The entries that follow should be reproduced exactly, with no images carried over.
::::
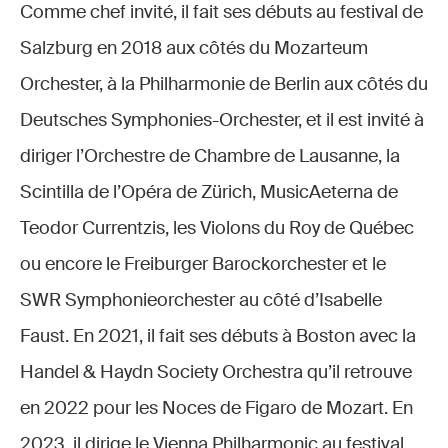
Comme chef invité, il fait ses débuts au festival de
Salzburg en 2018 aux côtés du Mozarteum
Orchester, à la Philharmonie de Berlin aux côtés du
Deutsches Symphonies-Orchester, et il est invité à
diriger l’Orchestre de Chambre de Lausanne, la
Scintilla de l’Opéra de Zürich, MusicAeterna de
Teodor Currentzis, les Violons du Roy de Québec
ou encore le Freiburger Barockorchester et le
SWR Symphonieorchester au côté d’Isabelle
Faust. En 2021, il fait ses débuts à Boston avec la
Handel & Haydn Society Orchestra qu’il retrouve
en 2022 pour les Noces de Figaro de Mozart. En
2023, il dirige le Vienna Philharmonic au festival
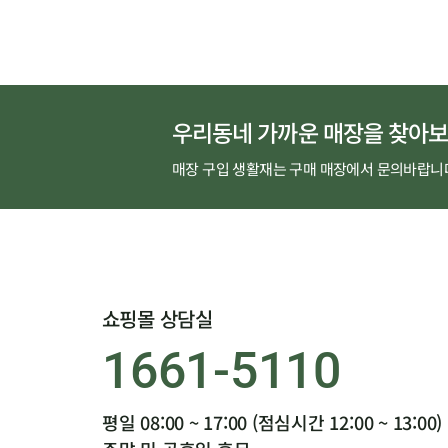
우리동네 가까운 매장을 찾아보
매장 구입 생활재는 구매 매장에서 문의바랍니
쇼핑몰 상담실
1661-5110
평일 08:00 ~ 17:00 (점심시간 12:00 ~ 13:00)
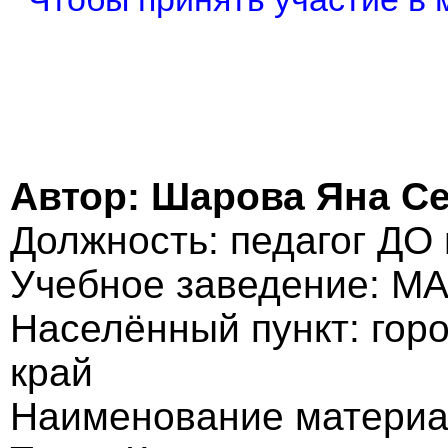
Автор: Шарова Яна С
Должность: педагог ДО 
Учебное заведение: М
Населённый пункт: гор
край
Наименование материа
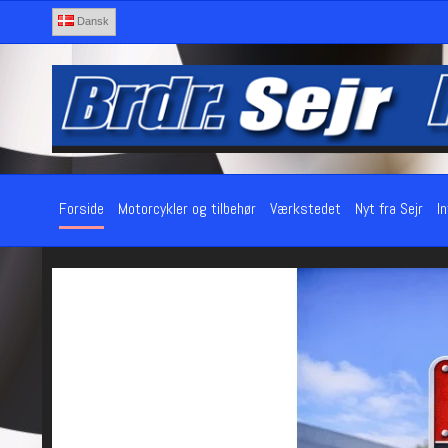
Dansk
Forside
Motorcykler og tilbehør
Værkstedet
Nyt fra Sejr
I
NYT mærke i 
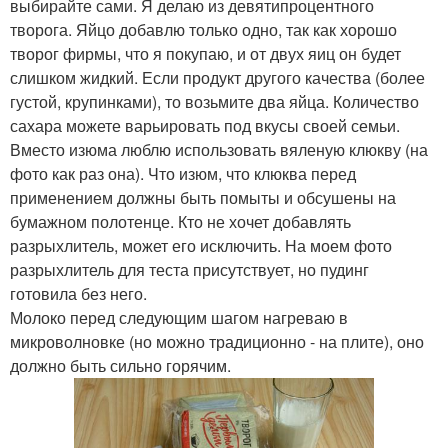
выбирайте сами. Я делаю из девятипроцентного
творога. Яйцо добавлю только одно, так как хорошо
творог фирмы, что я покупаю, и от двух яиц он будет
слишком жидкий. Если продукт другого качества (более
густой, крупинками), то возьмите два яйца. Количество
сахара можете варьировать под вкусы своей семьи.
Вместо изюма люблю использовать вяленую клюкву (на
фото как раз она). Что изюм, что клюква перед
применением должны быть помыты и обсушены на
бумажном полотенце. Кто не хочет добавлять
разрыхлитель, может его исключить. На моем фото
разрыхлитель для теста присутствует, но пудинг
готовила без него.
Молоко перед следующим шагом нагреваю в
микроволновке (но можно традиционно - на плите), оно
должно быть сильно горячим.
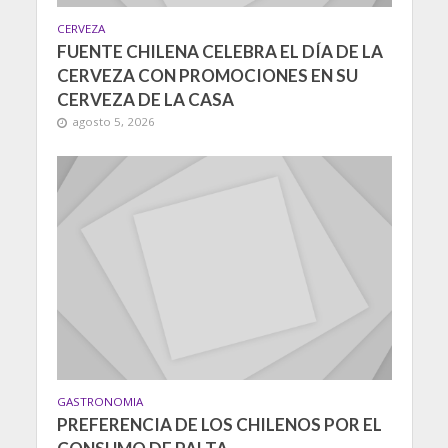
CERVEZA
FUENTE CHILENA CELEBRA EL DÍA DE LA
CERVEZA CON PROMOCIONES EN SU
CERVEZA DE LA CASA
agosto 5, 2026
GASTRONOMIA
PREFERENCIA DE LOS CHILENOS POR EL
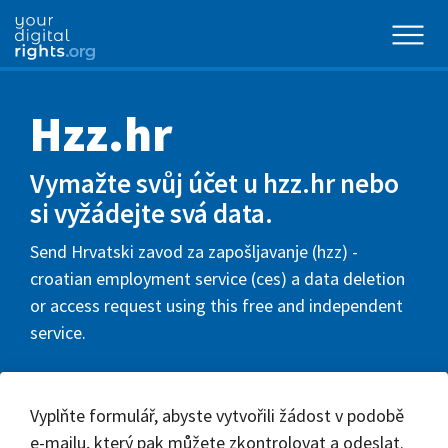
Hzz.hr
Vymažte svůj účet u hzz.hr nebo
si vyžádejte svá data.
Send Hrvatski zavod za zapošljavanje (hzz) -
croatian employment service (ces) a data deletion
or access request using this free and independent
service.
Vyplňte formulář, abyste vytvořili žádost v podobě
e-mailu, který pak můžete zkontrolovat a odeslat.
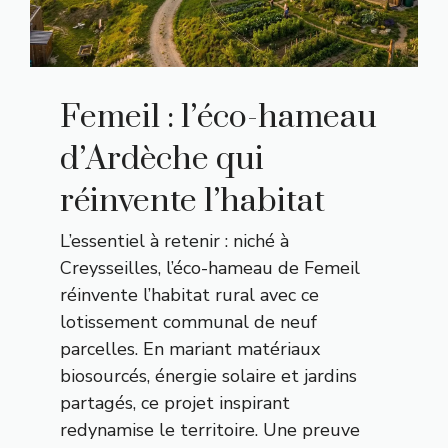
Femeil : l’éco-hameau
d’Ardèche qui
réinvente l’habitat
L’essentiel à retenir : niché à
Creysseilles, l’éco-hameau de Femeil
réinvente l’habitat rural avec ce
lotissement communal de neuf
parcelles. En mariant matériaux
biosourcés, énergie solaire et jardins
partagés, ce projet inspirant
redynamise le territoire. Une preuve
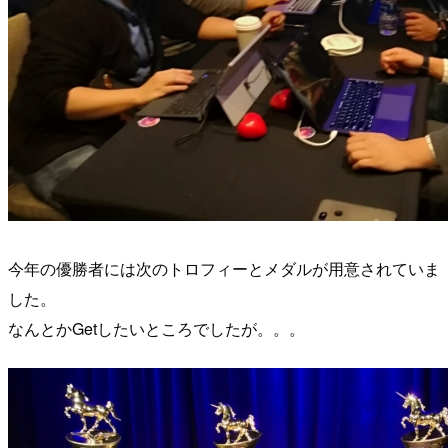
今年の優勝者には次のトロフィーとメダルが用意されていま
した。
なんとかGetしたいところでしたが。。。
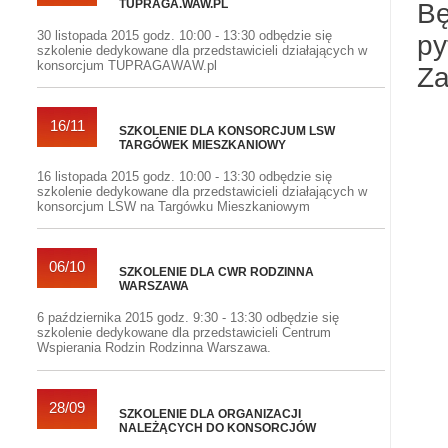
TUPRAGA.WAW.PL
Bę
30 listopada 2015 godz. 10:00 - 13:30 odbędzie się
py
szkolenie dedykowane dla przedstawicieli działających w
konsorcjum TUPRAGAWAW.pl
Za
16/11
SZKOLENIE DLA KONSORCJUM LSW
TARGÓWEK MIESZKANIOWY
16 listopada 2015 godz. 10:00 - 13:30 odbędzie się
szkolenie dedykowane dla przedstawicieli działających w
konsorcjum LSW na Targówku Mieszkaniowym
06/10
SZKOLENIE DLA CWR RODZINNA
WARSZAWA
6 października 2015 godz. 9:30 - 13:30 odbędzie się
szkolenie dedykowane dla przedstawicieli Centrum
Wspierania Rodzin Rodzinna Warszawa.
28/09
SZKOLENIE DLA ORGANIZACJI
NALEŻĄCYCH DO KONSORCJÓW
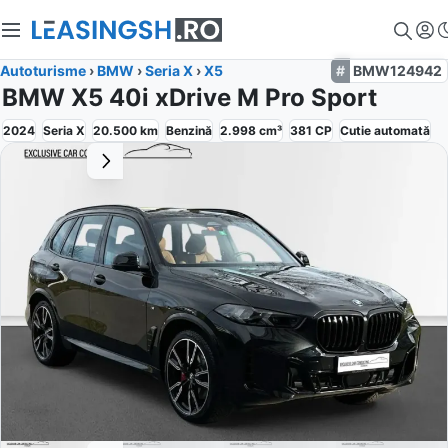
Autoturisme
›
BMW
›
Seria X
›
X5
BMW124942
BMW X5 40i xDrive M Pro Sport
2024
Seria X
20.500
km
Benzină
2.998
cm³
381
CP
Cutie
automată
::::
## Task solution
Comme chef invité, il fait ses débuts au festival de
Salzburg en 2018 aux côtés du Mozarteum
Orchester, à la Philharmonie de Berlin aux côtés du
Deutsches Symphonies-Orchester, et il est invité à
diriger l’Orchestre de Chambre de Lausanne, la
Scintilla de l’Opéra de Zürich, MusicAeterna de
Teodor Currentzis, les Violons du Roy de Québec
ou encore le Freiburger Barockorchester et le
SWR Symphonieorchester au côté d’Isabelle
Faust. En 2021, il fait ses débuts à Boston avec la
Handel & Haydn Society Orchestra qu’il retrouve
en 2022 pour les Noces de Figaro de Mozart. En
2023, il dirige le Vienna Philharmonic au festival
우리동네 가까운 매장을 찾아보
매장 구입 생활재는 구매 매장에서 문의바랍니
쇼핑몰 상담실
1661-5110
평일 08:00 ~ 17:00 (점심시간 12:00 ~ 13:00)
Автор: Шарова Яна С
Должность: педагог ДО 
Учебное заведение: М
Населённый пункт: гор
край
Наименование материа
Dansk
Forside
Motorcykler og tilbehør
Værkstedet
Nyt fra Sejr
I
NYT mærke i 
выбирайте сами. Я делаю из девятипроцентного
творога. Яйцо добавлю только одно, так как хорошо
творог фирмы, что я покупаю, и от двух яиц он будет
слишком жидкий. Если продукт другого качества (более
густой, крупинками), то возьмите два яйца. Количество
сахара можете варьировать под вкусы своей семьи.
Вместо изюма люблю использовать вяленую клюкву (на
фото как раз она). Что изюм, что клюква перед
применением должны быть помыты и обсушены на
бумажном полотенце. Кто не хочет добавлять
разрыхлитель, может его исключить. На моем фото
разрыхлитель для теста присутствует, но пудинг
готовила без него.
Молоко перед следующим шагом нагреваю в
микроволновке (но можно традиционно - на плите), оно
должно быть сильно горячим.
CERVEZA
FUENTE CHILENA CELEBRA EL DÍA DE LA
CERVEZA CON PROMOCIONES EN SU
CERVEZA DE LA CASA
agosto 5, 2026
GASTRONOMIA
PREFERENCIA DE LOS CHILENOS POR EL
Hzz.hr
Vymažte svůj účet u hzz.hr nebo
si vyžádejte svá data.
Send Hrvatski zavod za zapošljavanje (hzz) -
croatian employment service (ces) a data deletion
or access request using this free and independent
service.
Vyplňte formulář, abyste vytvořili žádost v podobě
e-mailu, který pak můžete zkontrolovat a odeslat.
Femeil : l’éco-hameau
d’Ardèche qui
réinvente l’habitat
L’essentiel à retenir : niché à
Creysseilles, l’éco-hameau de Femeil
réinvente l’habitat rural avec ce
lotissement communal de neuf
parcelles. En mariant matériaux
biosourcés, énergie solaire et jardins
partagés, ce projet inspirant
redynamise le territoire. Une preuve
今年の優勝者には次のトロフィーとメダルが用意されていま
した。
なんとかGetしたいところでしたが。。。
TUPRAGA.WAW.PL
Bę
30 listopada 2015 godz. 10:00 - 13:30 odbędzie się
py
szkolenie dedykowane dla przedstawicieli działających w
konsorcjum TUPRAGAWAW.pl
Za
16/11
SZKOLENIE DLA KONSORCJUM LSW
TARGÓWEK MIESZKANIOWY
16 listopada 2015 godz. 10:00 - 13:30 odbędzie się
szkolenie dedykowane dla przedstawicieli działających w
konsorcjum LSW na Targówku Mieszkaniowym
06/10
SZKOLENIE DLA CWR RODZINNA
WARSZAWA
6 października 2015 godz. 9:30 - 13:30 odbędzie się
szkolenie dedykowane dla przedstawicieli Centrum
Wspierania Rodzin Rodzinna Warszawa.
28/09
SZKOLENIE DLA ORGANIZACJI
NALEŻĄCYCH DO KONSORCJÓW
Autoturisme
›
BMW
›
Seria X
›
X5
BMW124942
BMW X5 40i xDrive M Pro Sport
2024
Seria X
20.500
km
Benzină
2.998
cm³
381
CP
Cutie
automată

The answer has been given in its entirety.